The person who sees morality as duty, however, will think: “Well, to be good I must give up my pleasure from having this relationship. Being good and all the “others” in the world are more important than my pleasure”. 



In what way, then, can morality be selfishly chosen? 

As we grow up we learn that a certain course of action is required to achieve the things we aim at getting. We look for some guidance for the kind of person we want to be in order to deal with the difficulties in our lives and enjoy it, we look for some ideal or role model for guidance of the kind of person we want to be. Most people do not realize that this is their first step to choose a moral code – and not what they were taught to believe is “the good”.

 

The correct method to choose a moral code is highly personal: It is acting as the kind of person you are inspired to be, for the sake of achieving things you enjoy. And the process of integrating a chosen moral code to one’s life goes through one’s ability to understand it.

 
Most of us get educated with one bad idea or another. It is therefore important to make sure what we consider as important actually serves our enjoyment and well being. 

 
If there is one advice I could offer someone who wants to get rid of morality from duty it would be – focus on your pleasure, use the fullest capacity of your reasoning mind to maximize your enjoyment through the whole of your life. Learn to notice what you enjoy and what you drag yourself through in order to be “good”. 
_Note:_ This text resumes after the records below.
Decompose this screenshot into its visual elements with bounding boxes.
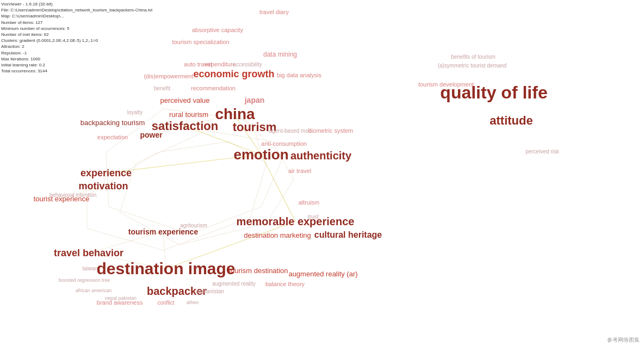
- word-air-travel: air travel: [288, 168, 311, 174]
- word-travel-diary: travel diary: [259, 9, 289, 15]
- word-boosted-regression-tree: boosted regression tree: [59, 277, 110, 283]
- svg-line-17: [261, 155, 295, 221]
- word-absorptive-capacity: absorptive capacity: [192, 27, 243, 33]
- word-experience: experience: [81, 168, 132, 179]
- word-brand-awareness: brand awareness: [97, 299, 143, 306]
- word-tourism-destination: tourism destination: [228, 267, 288, 275]
- info-panel: VosViewer - 1.6.18 (32-bit) File: C:\Use…: [1, 1, 152, 74]
- info-line: Number of items: 127: [1, 20, 152, 26]
- word-conflict: conflict: [157, 300, 174, 306]
- word-destination-image: destination image: [96, 260, 235, 278]
- info-line: Total occurrences: 3144: [1, 68, 152, 74]
- word-taiwan: taiwan: [83, 265, 98, 271]
- word-big-data-analysis: big data analysis: [277, 72, 321, 78]
- word-motivation: motivation: [78, 181, 128, 192]
- word-recommendation: recommendation: [191, 85, 236, 91]
- word-altruism: altruism: [299, 199, 320, 206]
- word-augmented-reality-ar: augmented reality (ar): [288, 270, 357, 278]
- word-attitude: attitude: [490, 114, 532, 128]
- word-benefits-of-tourism: benefits of tourism: [451, 54, 496, 60]
- word-expenditure: expenditure: [205, 61, 236, 67]
- word-athen: athen: [187, 300, 199, 305]
- word-balance-theory: balance theory: [265, 281, 305, 287]
- word-cultural-heritage: cultural heritage: [314, 230, 382, 240]
- word-rural-tourism: rural tourism: [169, 110, 208, 119]
- info-line: Attraction: 2: [1, 44, 152, 50]
- word-afghanistan: afghanistan: [196, 288, 224, 294]
- word-expectation: expectation: [97, 134, 128, 140]
- info-line: Initial learning rate: 0.2: [1, 62, 152, 68]
- info-line: File: C:\Users\admin\Desktop\citation_ne…: [1, 7, 152, 13]
- word-power: power: [140, 131, 162, 139]
- word-tourism-specialization: tourism specialization: [172, 39, 229, 45]
- info-line: VosViewer - 1.6.18 (32-bit): [1, 1, 152, 7]
- word-asymmetric-tourist-demand: (a)symmetric tourist demand: [438, 63, 507, 69]
- word-augmented-reality: augmented reality: [212, 281, 256, 287]
- info-line: Minimum number of occurrences: 5: [1, 26, 152, 32]
- info-line: Number of met items: 62: [1, 32, 152, 38]
- word-japan: japan: [245, 96, 265, 104]
- info-line: Map: C:\Users\admin\Desktop\...: [1, 13, 152, 19]
- word-benefit: benefit: [154, 85, 170, 91]
- word-emotion: emotion: [233, 146, 288, 163]
- word-agent-based-mod: agent-based mod.: [269, 128, 313, 134]
- watermark: 参考网络图集: [607, 336, 640, 344]
- word-tourism-experience: tourism experience: [128, 227, 198, 236]
- word-data-mining: data mining: [263, 51, 297, 58]
- word-loyalty: loyalty: [127, 109, 143, 115]
- word-tourist-experience: tourist experience: [34, 195, 90, 203]
- word-perceived-value: perceived value: [160, 96, 209, 104]
- info-line: Clusters: gradient (0.0001,2.0E-4,2.0E-5…: [1, 38, 152, 44]
- word-african-american: african american: [76, 288, 112, 293]
- info-line: Max iterations: 1000: [1, 56, 152, 62]
- word-destination-marketing: destination marketing: [244, 231, 311, 239]
- word-economic-growth: economic growth: [193, 69, 274, 80]
- word-perceived-risk: perceived risk: [525, 149, 559, 155]
- word-quality-of-life: quality of life: [440, 83, 547, 103]
- word-travel-behavior: travel behavior: [54, 248, 123, 259]
- word-accessibility: accessibility: [233, 61, 262, 67]
- word-biometric-system: biometric system: [308, 127, 354, 134]
- info-line: Repulsion: -1: [1, 50, 152, 56]
- word-authenticity: authenticity: [290, 150, 351, 162]
- word-backpacking-tourism: backpacking tourism: [81, 119, 145, 127]
- word-memorable-experience: memorable experience: [237, 215, 355, 228]
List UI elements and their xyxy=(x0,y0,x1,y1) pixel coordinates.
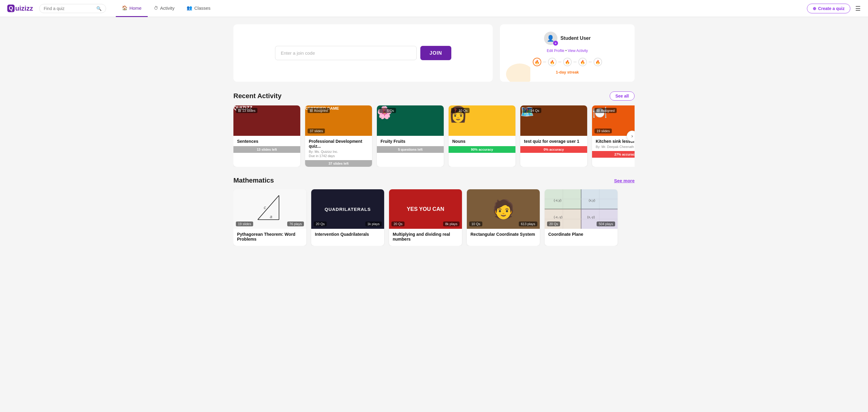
badge-label: 13 slides xyxy=(242,109,255,113)
math-card-rectangular[interactable]: 🧑 10 Qs 613 plays Rectangular Coordinate… xyxy=(467,189,540,246)
mathematics-cards: c a 19 slides 76 plays Pythagorean Theor… xyxy=(234,189,634,246)
math-badge-row-multiplying: 20 Qs 8k plays xyxy=(392,221,460,226)
card-thumb-testquiz: 🗺️ ❓ 14 Qs xyxy=(520,105,587,136)
edit-profile-link[interactable]: Edit Profile xyxy=(547,49,564,53)
math-card-multiplying[interactable]: YES YOU CAN 20 Qs 8k plays Multiplying a… xyxy=(389,189,462,246)
math-card-coordinate[interactable]: (-x,y) (x,y) (-x,-y) (x,-y) 20 Qs 504 pl… xyxy=(545,189,618,246)
card-thumb-kitchensink: 🍽️ ▤ Assigned 19 slides xyxy=(592,105,634,136)
math-card-quadrilaterals[interactable]: QUADRILATERALS 20 Qs 1k plays Interventi… xyxy=(311,189,384,246)
logo[interactable]: Q uizizz xyxy=(7,5,33,12)
activity-icon: ⏱ xyxy=(154,5,158,11)
streak-row: 🔥 🔥 🔥 🔥 🔥 xyxy=(533,58,602,66)
recent-activity-title: Recent Activity xyxy=(234,92,281,100)
profile-name: Student User xyxy=(560,36,591,41)
nav-home[interactable]: 🏠 Home xyxy=(116,0,148,17)
svg-rect-12 xyxy=(545,189,581,209)
qs-icon: ❓ xyxy=(453,108,457,113)
svg-text:(x,-y): (x,-y) xyxy=(587,215,595,219)
search-input[interactable] xyxy=(44,6,95,11)
join-card: JOIN xyxy=(234,24,493,82)
badge-label: 14 Qs xyxy=(530,109,539,113)
math-card-body-pythagorean: Pythagorean Theorem: Word Problems xyxy=(234,229,306,246)
see-all-button[interactable]: See all xyxy=(610,91,634,101)
activity-card-professional[interactable]: CERTIFIED GAME ▤ Assigned 37 slides Prof… xyxy=(305,105,372,167)
join-button[interactable]: JOIN xyxy=(420,46,451,60)
plays-badge-multiplying: 8k plays xyxy=(443,221,460,226)
svg-text:(-x,y): (-x,y) xyxy=(554,198,561,202)
streak-connector-3 xyxy=(574,62,577,62)
card-badge-testquiz: ❓ 14 Qs xyxy=(523,108,541,113)
search-bar[interactable]: 🔍 xyxy=(39,4,106,13)
streak-connector-2 xyxy=(558,62,561,62)
separator: • xyxy=(565,49,566,53)
activity-card-sentences[interactable]: QUIZIZZ ▤ 13 slides Sentences 13 slides … xyxy=(234,105,300,167)
plays-badge-coordinate: 504 plays xyxy=(597,221,615,226)
logo-icon: Q xyxy=(7,5,14,12)
create-quiz-button[interactable]: ⊕ Create a quiz xyxy=(807,4,850,13)
qs-badge-coordinate: 20 Qs xyxy=(547,221,560,226)
hamburger-icon[interactable]: ☰ xyxy=(855,5,861,12)
slides-icon: ▤ xyxy=(238,108,241,113)
math-card-pythagorean[interactable]: c a 19 slides 76 plays Pythagorean Theor… xyxy=(234,189,306,246)
svg-text:a: a xyxy=(270,214,272,219)
qs-icon: ❓ xyxy=(525,108,529,113)
nav-activity-label: Activity xyxy=(160,5,175,11)
card-progress-testquiz: 0% accuracy xyxy=(520,146,587,153)
pythagorean-diagram: c a xyxy=(252,192,288,226)
avatar: 👤 + xyxy=(544,32,557,45)
slides-badge-professional: 37 slides xyxy=(308,129,325,133)
card-title-sentences: Sentences xyxy=(237,139,297,144)
svg-rect-13 xyxy=(581,189,618,209)
thumb-emoji-rectangular: 🧑 xyxy=(492,198,515,220)
math-badge-row-rectangular: 10 Qs 613 plays xyxy=(469,221,537,226)
nav-activity[interactable]: ⏱ Activity xyxy=(148,0,181,17)
nav-classes-label: Classes xyxy=(194,5,210,11)
math-badge-row-coordinate: 20 Qs 504 plays xyxy=(547,221,615,226)
math-card-title-pythagorean: Pythagorean Theorem: Word Problems xyxy=(237,232,303,242)
qs-badge-multiplying: 20 Qs xyxy=(392,221,405,226)
card-body-professional: Professional Development quiz... By: Ms.… xyxy=(305,136,372,158)
create-quiz-label: Create a quiz xyxy=(818,6,845,11)
card-sub2-professional: Due in 1742 days xyxy=(309,154,368,158)
streak-connector-1 xyxy=(543,62,546,62)
plays-badge-pythagorean: 76 plays xyxy=(287,221,304,226)
see-more-button[interactable]: See more xyxy=(614,178,634,183)
streak-connector-4 xyxy=(589,62,592,62)
card-badge-sentences: ▤ 13 slides xyxy=(236,108,257,113)
math-card-title-coordinate: Coordinate Plane xyxy=(548,232,614,237)
nav-right: ⊕ Create a quiz ☰ xyxy=(807,4,861,13)
card-body-fruity: Fruity Fruits xyxy=(377,136,444,144)
card-thumb-nouns: 👩 ❓ 10 Qs xyxy=(448,105,516,136)
math-card-title-rectangular: Rectangular Coordinate System xyxy=(470,232,536,237)
svg-line-0 xyxy=(258,195,279,220)
badge-label: 10 Qs xyxy=(459,109,467,113)
activity-card-fruity[interactable]: 🌸 ❓ 5 Qs Fruity Fruits 5 questions left xyxy=(377,105,444,167)
streak-label: 1-day streak xyxy=(556,70,579,74)
activity-card-nouns[interactable]: 👩 ❓ 10 Qs Nouns 90% accuracy xyxy=(448,105,516,167)
streak-day-2: 🔥 xyxy=(548,58,556,66)
card-body-sentences: Sentences xyxy=(234,136,300,144)
assigned-icon: ▤ xyxy=(597,108,600,113)
classes-icon: 👥 xyxy=(187,5,192,11)
join-form: JOIN xyxy=(275,46,451,60)
assigned-label: Assigned xyxy=(314,109,328,113)
card-progress-sentences: 13 slides left xyxy=(234,146,300,153)
card-progress-kitchensink: 27% accuracy xyxy=(592,151,634,158)
view-activity-link[interactable]: View Activity xyxy=(568,49,588,53)
recent-activity-header: Recent Activity See all xyxy=(234,91,634,101)
card-progress-fruity: 5 questions left xyxy=(377,146,444,153)
card-title-nouns: Nouns xyxy=(452,139,512,144)
streak-day-5: 🔥 xyxy=(594,58,602,66)
card-progress-professional: 37 slides left xyxy=(305,160,372,167)
card-body-testquiz: test quiz for overage user 1 xyxy=(520,136,587,144)
nav-links: 🏠 Home ⏱ Activity 👥 Classes xyxy=(116,0,807,17)
card-title-professional: Professional Development quiz... xyxy=(309,139,368,149)
math-thumb-quadrilaterals: QUADRILATERALS 20 Qs 1k plays xyxy=(311,189,384,229)
streak-day-4: 🔥 xyxy=(578,58,587,66)
join-code-input[interactable] xyxy=(275,46,417,60)
activity-card-testquiz[interactable]: 🗺️ ❓ 14 Qs test quiz for overage user 1 … xyxy=(520,105,587,167)
nav-classes[interactable]: 👥 Classes xyxy=(181,0,216,17)
math-card-body-rectangular: Rectangular Coordinate System xyxy=(467,229,540,241)
create-quiz-plus-icon: ⊕ xyxy=(813,6,816,11)
math-card-body-quadrilaterals: Intervention Quadrilaterals xyxy=(311,229,384,241)
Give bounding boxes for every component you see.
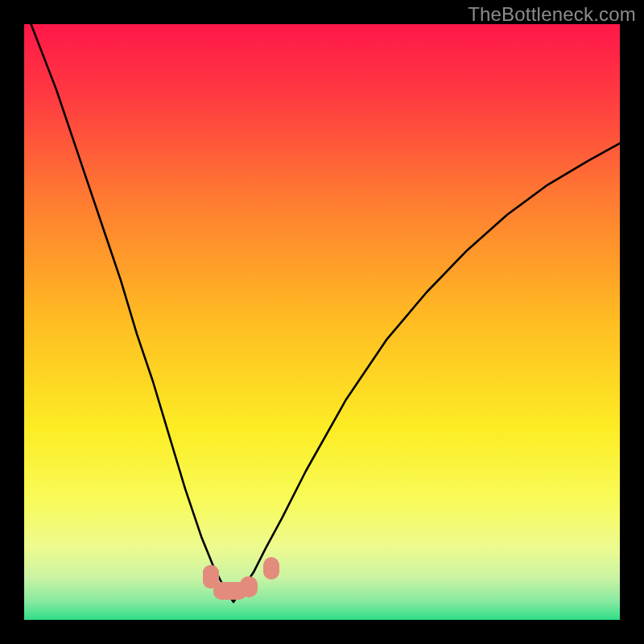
plot-area [24,24,620,620]
watermark-text: TheBottleneck.com [468,3,636,26]
min-bumps [24,24,620,620]
chart-frame: TheBottleneck.com [0,0,644,644]
svg-rect-3 [240,576,258,597]
svg-rect-4 [263,557,279,580]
One cannot chose a career or personality that are good for him and yet make him self-alienated and bored.

  

Often, an individual who lives life through duty to others and morality only reaches a state of hopelessness–journeying through life with no sense of personal achievement or value to themselves or others–which leaves them to question why they are at all (ex: the character George Bailey in “It’s a Wonderful Life,” who spent his entire life delaying his pleasure for the good of others until he wanted to kill himself).

 

Likewise a truly selfish person who acts only for the pleasure of herself through achieving instant gratification and material possessions may also reach that same state of failure–though frequently delayed to a time when she become old or ill (ex: The character Kane in the film “Citizen Kane” who came to realize that he had a great many things but no real value to anyone).

 

The purpose of morality compatible with human life is to provide us the principles to guide our lives: to teach us the kind of person we need to be in order to enjoy and sustain our lives.

 

Don’t give up any portion of your life for any purpose less than that. 

 

*Note to MJ: the truly selfish path is giving up on life altogether. You do matter to so many though you may not hear their voices anymore.